Closed rbavery closed 1 year ago
Our goal here is to make sure we can depend on using ONNX for evalem and evalem-ft as a standard model format to load from for inference and finetuning
Currently, within HF's transformers, we have a set of ONNX-compatible models: https://huggingface.co/docs/transformers/serialization
The concern is: can we able to do it for any upstream models down the timeline? (just reiterating the same question)
Re:
Additionally, the existing evalem.models.HFPipelineWrapper
can still be used with onnx runtime (provided we can load that).
For example, here we're loading roberta-based LM for QA.

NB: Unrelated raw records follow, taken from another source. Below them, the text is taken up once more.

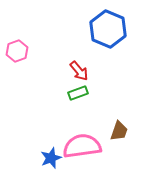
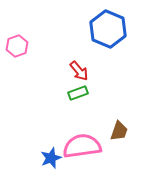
pink hexagon: moved 5 px up
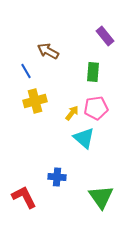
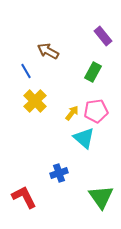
purple rectangle: moved 2 px left
green rectangle: rotated 24 degrees clockwise
yellow cross: rotated 30 degrees counterclockwise
pink pentagon: moved 3 px down
blue cross: moved 2 px right, 4 px up; rotated 24 degrees counterclockwise
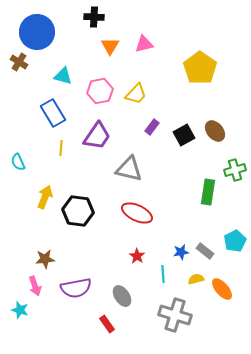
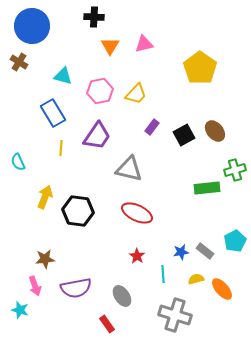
blue circle: moved 5 px left, 6 px up
green rectangle: moved 1 px left, 4 px up; rotated 75 degrees clockwise
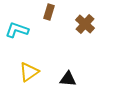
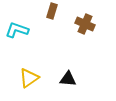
brown rectangle: moved 3 px right, 1 px up
brown cross: rotated 18 degrees counterclockwise
yellow triangle: moved 6 px down
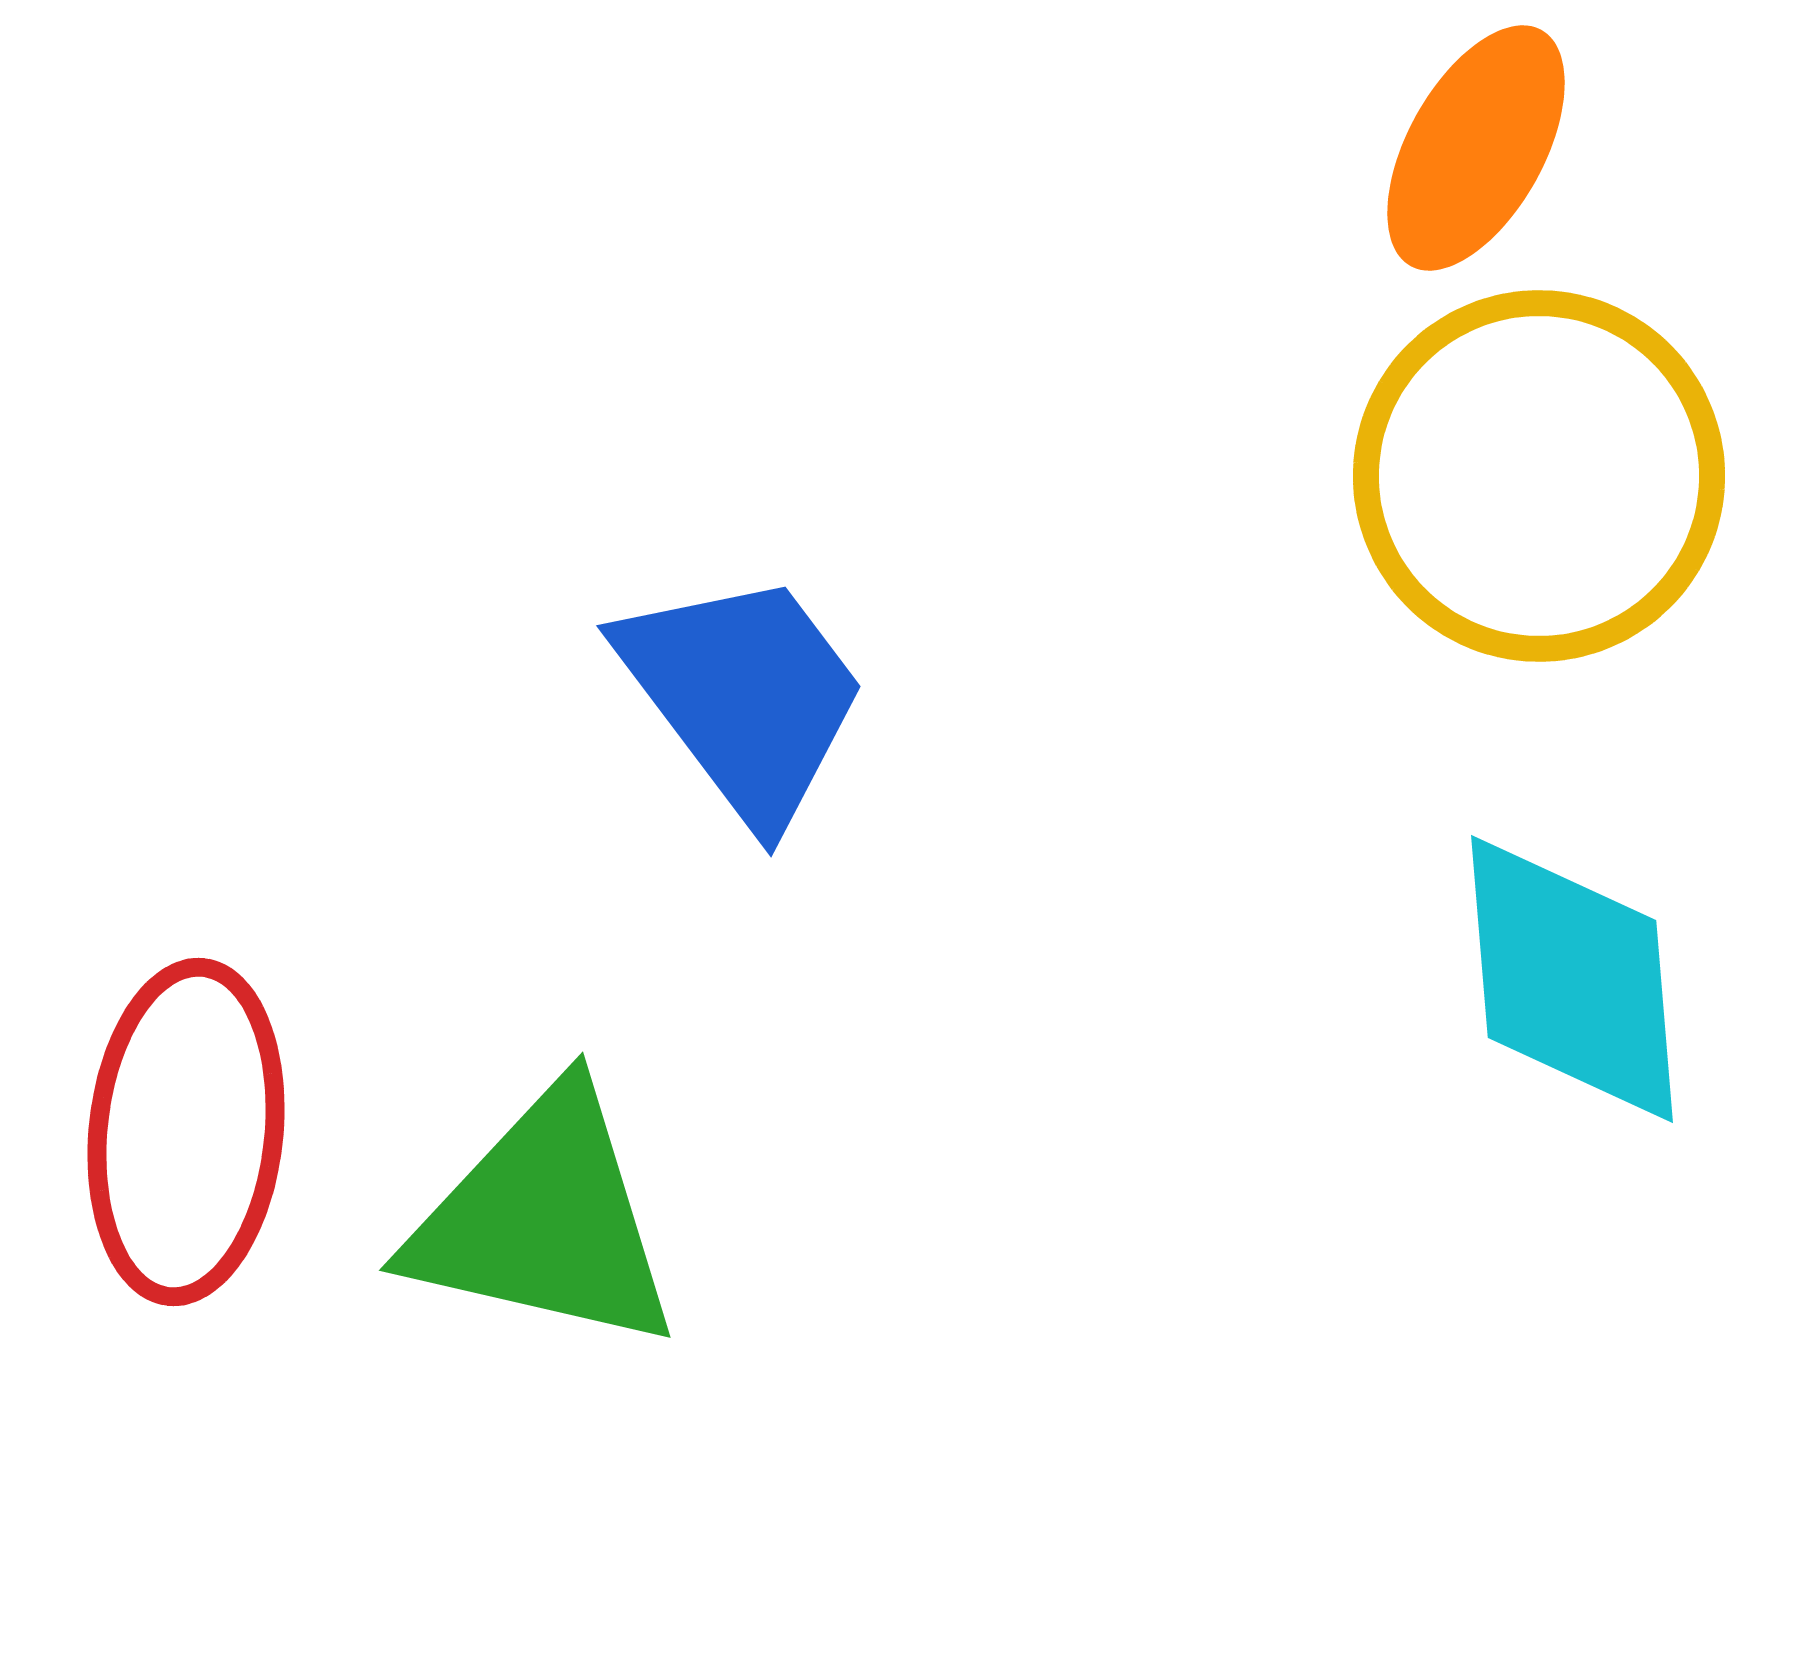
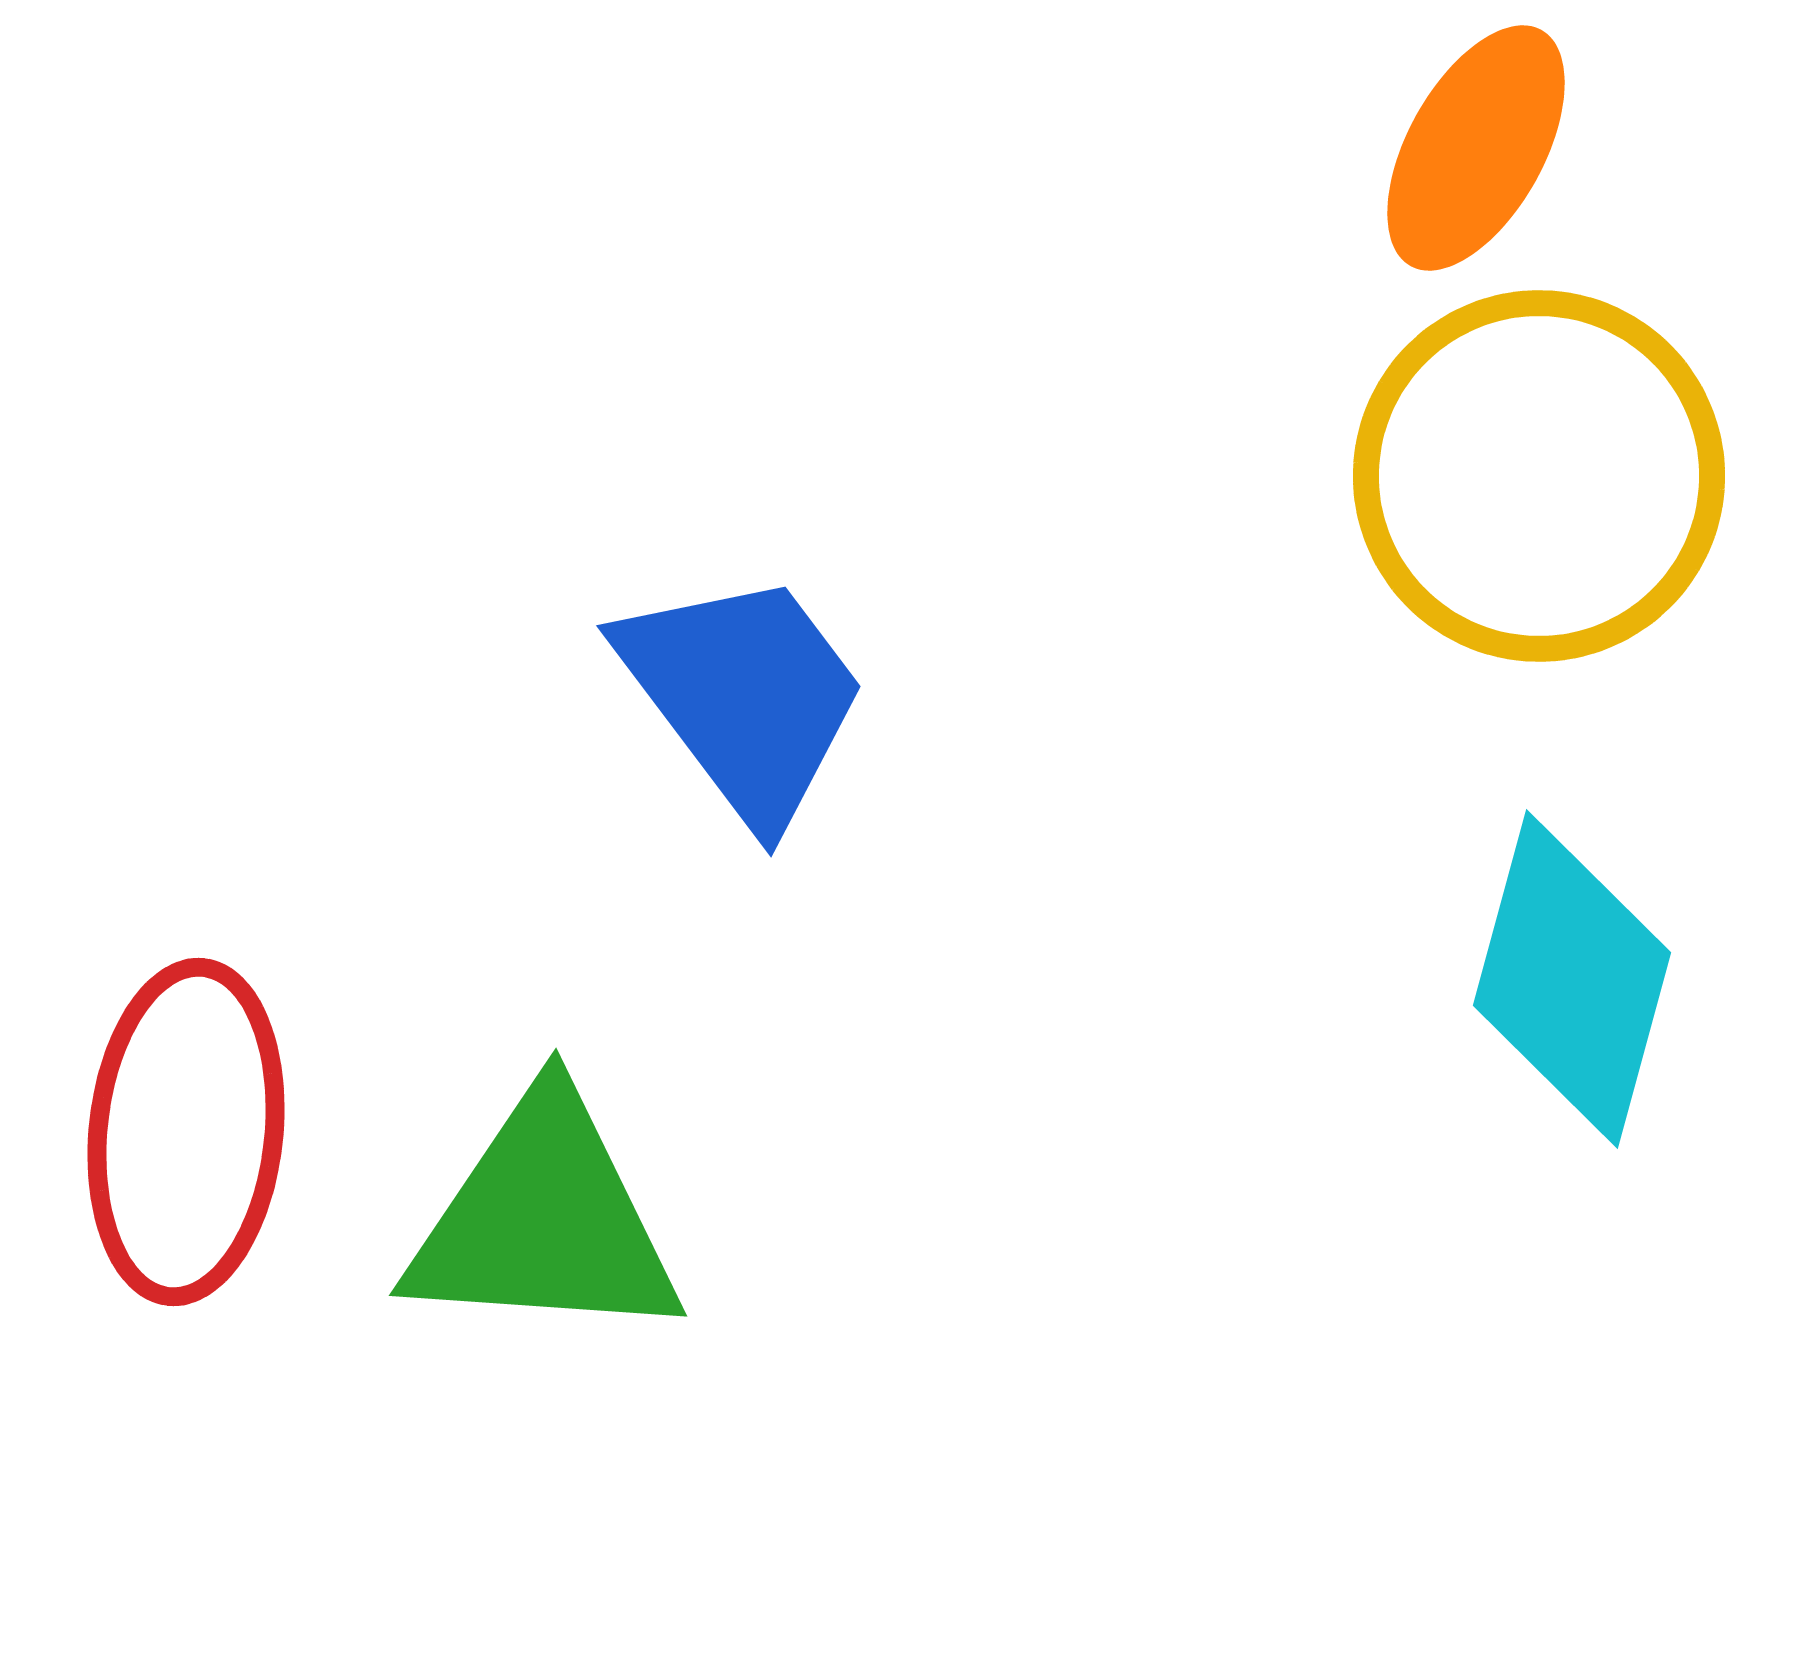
cyan diamond: rotated 20 degrees clockwise
green triangle: rotated 9 degrees counterclockwise
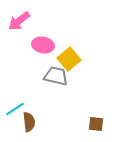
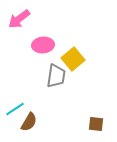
pink arrow: moved 2 px up
pink ellipse: rotated 15 degrees counterclockwise
yellow square: moved 4 px right
gray trapezoid: rotated 85 degrees clockwise
brown semicircle: rotated 36 degrees clockwise
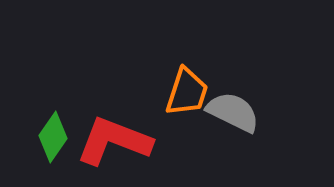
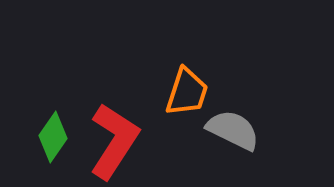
gray semicircle: moved 18 px down
red L-shape: rotated 102 degrees clockwise
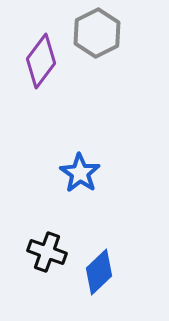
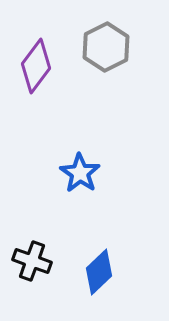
gray hexagon: moved 9 px right, 14 px down
purple diamond: moved 5 px left, 5 px down
black cross: moved 15 px left, 9 px down
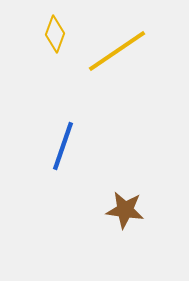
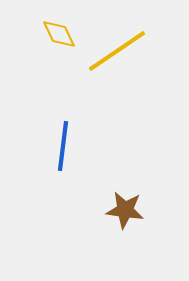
yellow diamond: moved 4 px right; rotated 45 degrees counterclockwise
blue line: rotated 12 degrees counterclockwise
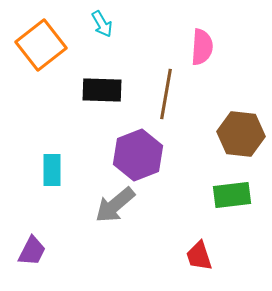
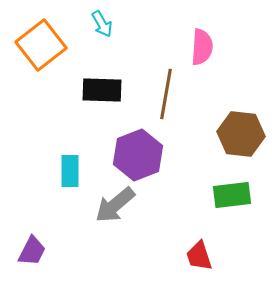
cyan rectangle: moved 18 px right, 1 px down
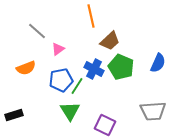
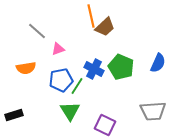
brown trapezoid: moved 5 px left, 14 px up
pink triangle: rotated 16 degrees clockwise
orange semicircle: rotated 12 degrees clockwise
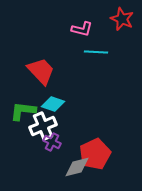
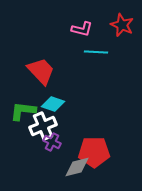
red star: moved 6 px down
red pentagon: moved 1 px left, 2 px up; rotated 24 degrees clockwise
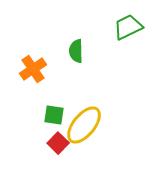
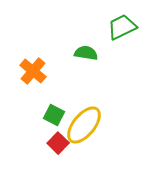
green trapezoid: moved 6 px left
green semicircle: moved 10 px right, 2 px down; rotated 100 degrees clockwise
orange cross: moved 2 px down; rotated 16 degrees counterclockwise
green square: rotated 20 degrees clockwise
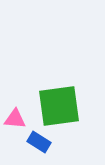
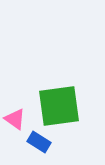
pink triangle: rotated 30 degrees clockwise
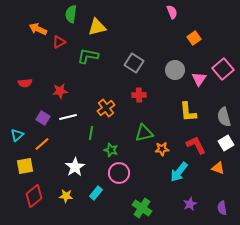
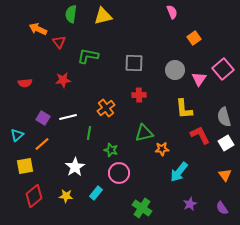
yellow triangle: moved 6 px right, 11 px up
red triangle: rotated 40 degrees counterclockwise
gray square: rotated 30 degrees counterclockwise
red star: moved 3 px right, 11 px up
yellow L-shape: moved 4 px left, 3 px up
green line: moved 2 px left
red L-shape: moved 4 px right, 10 px up
orange triangle: moved 7 px right, 7 px down; rotated 32 degrees clockwise
purple semicircle: rotated 24 degrees counterclockwise
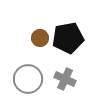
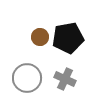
brown circle: moved 1 px up
gray circle: moved 1 px left, 1 px up
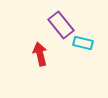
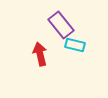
cyan rectangle: moved 8 px left, 2 px down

from optimum.onnxruntime import ORTModelForQuestionAnswering
from transformers import AutoTokenizer
from evalem.models import QuestionAnsweringHFPipelineWrapper
from evalem.evaluators import QAEvaluator
from evalem.pipelines import SimpleEvaluationPipeline
wrapped_model = QuestionAnsweringHFPipelineWrapper(
model=ORTModelForQuestionAnswering.from_pretrained("optimum/roberta-base-squad2"),
tokenizer = AutoTokenizer.from_pretrained("deepset/roberta-base-squad2"),
)
evalem_pipe = SimplEvaluationPipeline(model=wrapped_model, evaluators=QAEvaluator())
qa_data = dict(inputs=[dict(context="I am paradox.", question="who are you?")], references=["paradox"])
result = evalem_pipe(qa_data)
Reference: https://huggingface.co/docs/optimum/onnxruntime/usage_guides/models
However, I feel we do need an OnnxModelWrapper for more controlled inference/forward-pass for evaluation. Would help in decoupling from framework nevertheless...
Followup:
Apparently, there's no straightforward way to convert any new onnx model to pytorch? Other than HF's transformers contribution, conversion to pt
seems like an active field.
https://github.com/ENOT-AutoDL/onnx2torch
We could use onnx runtime directly. However, if we could do it from scratch for fine-tuning process using onnx runtime. Not sure, if that's a good way to scale.
@NISH1001 I did a quick look and I think you are right. judging by the open issues in that repo and this issue: https://github.com/pytorch/pytorch/issues/21683 it seems like onnx2torch might work for some models but not all if we wanted to use it as an interchange format for finetuning.
I think this might be a reason to instead standardize on torchscript and expect that we will only finetune Torch based models, given that Torch is what almost everyone uses for research nowadays. Torchscript models can be loaded as nn modules no problem for finetuning or inference.
They won't be as fast necessarily as ONNX for inference but maybe with torch.compile that side issue is addressed.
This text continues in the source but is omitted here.